→ Supplied data:
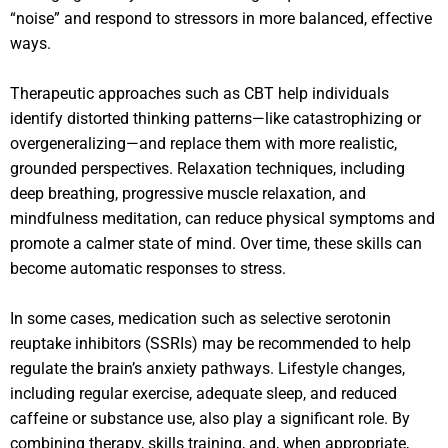
“noise” and respond to stressors in more balanced, effective
ways.
Therapeutic approaches such as CBT help individuals
identify distorted thinking patterns—like catastrophizing or
overgeneralizing—and replace them with more realistic,
grounded perspectives. Relaxation techniques, including
deep breathing, progressive muscle relaxation, and
mindfulness meditation, can reduce physical symptoms and
promote a calmer state of mind. Over time, these skills can
become automatic responses to stress.
In some cases, medication such as selective serotonin
reuptake inhibitors (SSRIs) may be recommended to help
regulate the brain’s anxiety pathways. Lifestyle changes,
including regular exercise, adequate sleep, and reduced
caffeine or substance use, also play a significant role. By
combining therapy, skills training, and, when appropriate,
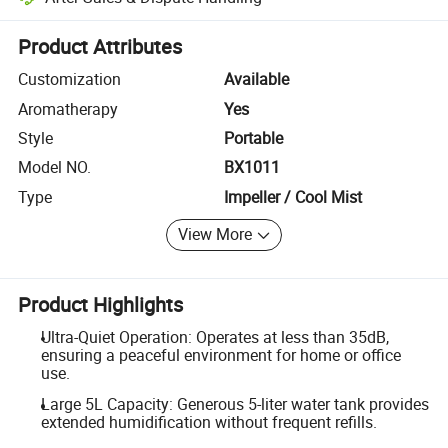
Platform-assisted dispute resolution, including refunds or returns whe
Product Attributes
Customization
Available
Aromatherapy
Yes
Style
Portable
Model NO.
BX1011
Type
Impeller / Cool Mist
View More
Product Highlights
Ultra-Quiet Operation: Operates at less than 35dB,
ensuring a peaceful environment for home or office
use.
Large 5L Capacity: Generous 5-liter water tank provides
extended humidification without frequent refills.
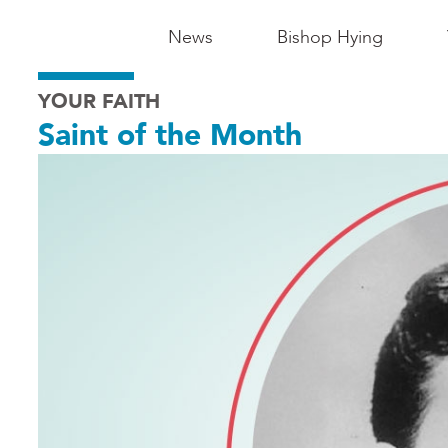
Main
News
Bishop Hying
Navigation
YOUR FAITH
-
Saint of the Month
Madison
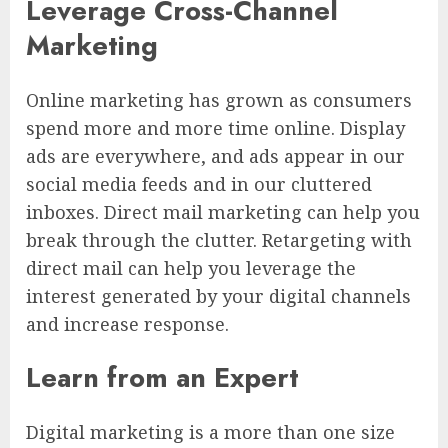
Leverage Cross-Channel
Marketing
Online marketing has grown as consumers
spend more and more time online. Display
ads are everywhere, and ads appear in our
social media feeds and in our cluttered
inboxes. Direct mail marketing can help you
break through the clutter. Retargeting with
direct mail can help you leverage the
interest generated by your digital channels
and increase response.
Learn from an Expert
Digital marketing is a more than one size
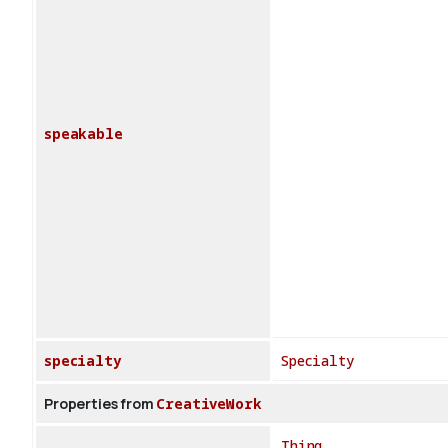
speakable
specialty
Specialty
Properties from
CreativeWork
Thing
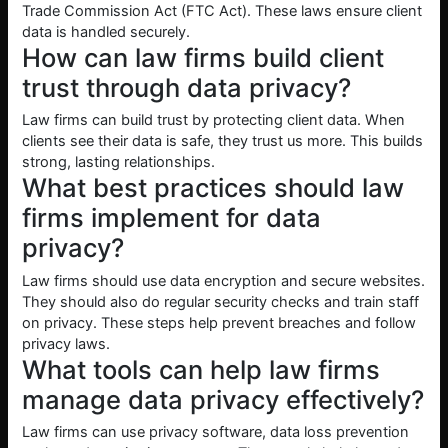
Trade Commission Act (FTC Act). These laws ensure client
data is handled securely.
How can law firms build client
trust through data privacy?
Law firms can build trust by protecting client data. When
clients see their data is safe, they trust us more. This builds
strong, lasting relationships.
What best practices should law
firms implement for data
privacy?
Law firms should use data encryption and secure websites.
They should also do regular security checks and train staff
on privacy. These steps help prevent breaches and follow
privacy laws.
What tools can help law firms
manage data privacy effectively?
Law firms can use privacy software, data loss prevention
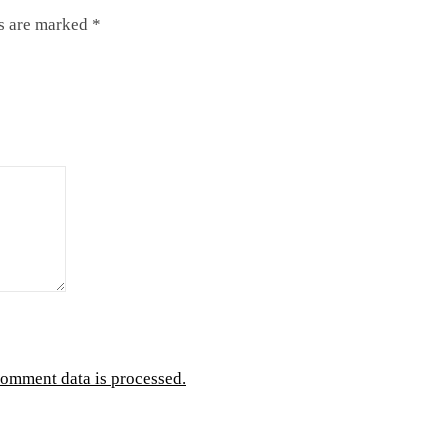
ds are marked
*
omment data is processed.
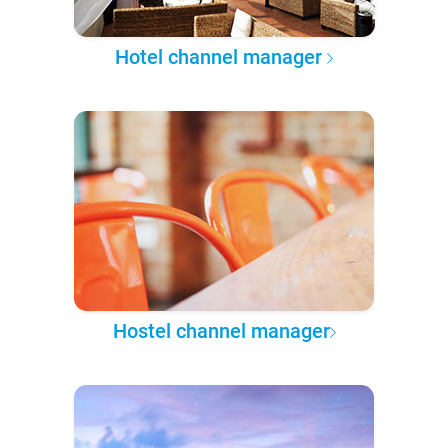
Hotel channel manager
Hostel channel manager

→ Problem: Output the listing above in full and exactly, with pictures excluded.

→ Response area:
“noise” and respond to stressors in more balanced, effective
ways.
Therapeutic approaches such as CBT help individuals
identify distorted thinking patterns—like catastrophizing or
overgeneralizing—and replace them with more realistic,
grounded perspectives. Relaxation techniques, including
deep breathing, progressive muscle relaxation, and
mindfulness meditation, can reduce physical symptoms and
promote a calmer state of mind. Over time, these skills can
become automatic responses to stress.
In some cases, medication such as selective serotonin
reuptake inhibitors (SSRIs) may be recommended to help
regulate the brain’s anxiety pathways. Lifestyle changes,
including regular exercise, adequate sleep, and reduced
caffeine or substance use, also play a significant role. By
combining therapy, skills training, and, when appropriate,
Platform-assisted dispute resolution, including refunds or returns whe
Product Attributes
Customization
Available
Aromatherapy
Yes
Style
Portable
Model NO.
BX1011
Type
Impeller / Cool Mist
View More
Product Highlights
Ultra-Quiet Operation: Operates at less than 35dB,
ensuring a peaceful environment for home or office
use.
Large 5L Capacity: Generous 5-liter water tank provides
extended humidification without frequent refills.
Main
News
Bishop Hying
Navigation
YOUR FAITH
-
Saint of the Month
Madison
Leverage Cross-Channel
Marketing
Online marketing has grown as consumers
spend more and more time online. Display
ads are everywhere, and ads appear in our
social media feeds and in our cluttered
inboxes. Direct mail marketing can help you
break through the clutter. Retargeting with
direct mail can help you leverage the
interest generated by your digital channels
and increase response.
Learn from an Expert
Digital marketing is a more than one size
speakable
specialty
Specialty
Properties from
CreativeWork
Thing
Trade Commission Act (FTC Act). These laws ensure client
data is handled securely.
How can law firms build client
trust through data privacy?
Law firms can build trust by protecting client data. When
clients see their data is safe, they trust us more. This builds
strong, lasting relationships.
What best practices should law
firms implement for data
privacy?
Law firms should use data encryption and secure websites.
They should also do regular security checks and train staff
on privacy. These steps help prevent breaches and follow
privacy laws.
What tools can help law firms
manage data privacy effectively?
Law firms can use privacy software, data loss prevention
ds are marked
*
omment data is processed.
Hotel channel manager
Hostel channel manager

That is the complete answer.